▸ Given data
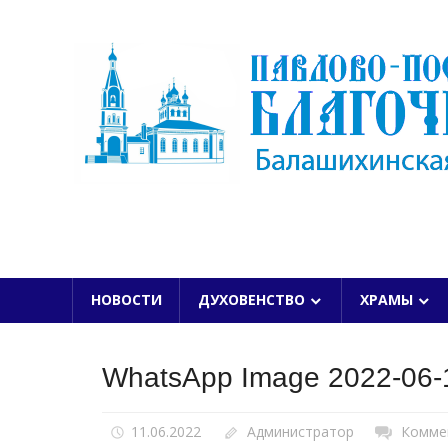
Skip
to
content
БАЛАШИХИНСКОЙ ЕПАРХИИ
НОВОСТИ
ДУХОВЕНСТВО
ХРАМЫ
WhatsApp Image 2022-06-1
11.06.2022
Администратор
Комме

▸ What to do
Give every entry again word for word; no images belong in the copy.

▸ Answer box
Skip
to
content
БАЛАШИХИНСКОЙ ЕПАРХИИ
НОВОСТИ
ДУХОВЕНСТВО
ХРАМЫ
WhatsApp Image 2022-06-1
11.06.2022
Администратор
Комме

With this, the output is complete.